Top of Input material
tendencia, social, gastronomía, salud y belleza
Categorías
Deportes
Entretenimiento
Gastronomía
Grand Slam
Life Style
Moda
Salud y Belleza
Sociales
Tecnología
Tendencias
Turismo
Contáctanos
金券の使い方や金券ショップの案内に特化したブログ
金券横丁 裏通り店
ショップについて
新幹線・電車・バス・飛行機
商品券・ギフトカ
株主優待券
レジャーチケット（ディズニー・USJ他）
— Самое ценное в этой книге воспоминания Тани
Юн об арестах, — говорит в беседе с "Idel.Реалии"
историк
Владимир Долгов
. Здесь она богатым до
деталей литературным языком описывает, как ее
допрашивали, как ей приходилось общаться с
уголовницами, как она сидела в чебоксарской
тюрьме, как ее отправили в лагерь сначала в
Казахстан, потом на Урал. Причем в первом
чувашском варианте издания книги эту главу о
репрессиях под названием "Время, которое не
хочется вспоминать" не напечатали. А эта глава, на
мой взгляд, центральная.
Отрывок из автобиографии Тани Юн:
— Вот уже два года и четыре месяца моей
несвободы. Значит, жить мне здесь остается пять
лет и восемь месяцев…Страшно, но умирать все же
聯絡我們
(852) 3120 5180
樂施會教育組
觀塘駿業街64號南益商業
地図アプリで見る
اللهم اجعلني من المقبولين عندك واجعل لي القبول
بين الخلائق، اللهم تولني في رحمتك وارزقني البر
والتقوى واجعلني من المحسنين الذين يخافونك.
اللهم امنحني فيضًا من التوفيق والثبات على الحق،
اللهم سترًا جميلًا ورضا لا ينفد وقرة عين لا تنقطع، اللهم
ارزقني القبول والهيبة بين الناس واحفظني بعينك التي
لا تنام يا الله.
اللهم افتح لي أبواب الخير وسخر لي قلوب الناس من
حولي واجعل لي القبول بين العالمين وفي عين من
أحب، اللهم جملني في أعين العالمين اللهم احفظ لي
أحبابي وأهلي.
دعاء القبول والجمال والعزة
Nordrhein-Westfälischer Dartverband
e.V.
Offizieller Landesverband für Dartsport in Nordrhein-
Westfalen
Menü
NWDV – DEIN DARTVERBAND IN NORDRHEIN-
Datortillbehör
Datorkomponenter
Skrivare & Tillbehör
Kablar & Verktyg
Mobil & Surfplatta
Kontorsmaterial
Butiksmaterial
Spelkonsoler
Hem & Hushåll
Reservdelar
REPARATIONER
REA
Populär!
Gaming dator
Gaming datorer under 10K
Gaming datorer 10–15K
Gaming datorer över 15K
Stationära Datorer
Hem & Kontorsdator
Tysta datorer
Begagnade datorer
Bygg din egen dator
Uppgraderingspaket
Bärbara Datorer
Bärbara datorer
Bottom of Input material
• [Your goal]:
Copy out the entries exactly. Begin at the first line and end with the line that has "допрашивали, как ей приходилось общаться с".

• [Result for this task]:
tendencia, social, gastronomía, salud y belleza
Categorías
Deportes
Entretenimiento
Gastronomía
Grand Slam
Life Style
Moda
Salud y Belleza
Sociales
Tecnología
Tendencias
Turismo
Contáctanos
金券の使い方や金券ショップの案内に特化したブログ
金券横丁 裏通り店
ショップについて
新幹線・電車・バス・飛行機
商品券・ギフトカ
株主優待券
レジャーチケット（ディズニー・USJ他）
— Самое ценное в этой книге воспоминания Тани
Юн об арестах, — говорит в беседе с "Idel.Реалии"
историк
Владимир Долгов
. Здесь она богатым до
деталей литературным языком описывает, как ее
допрашивали, как ей приходилось общаться с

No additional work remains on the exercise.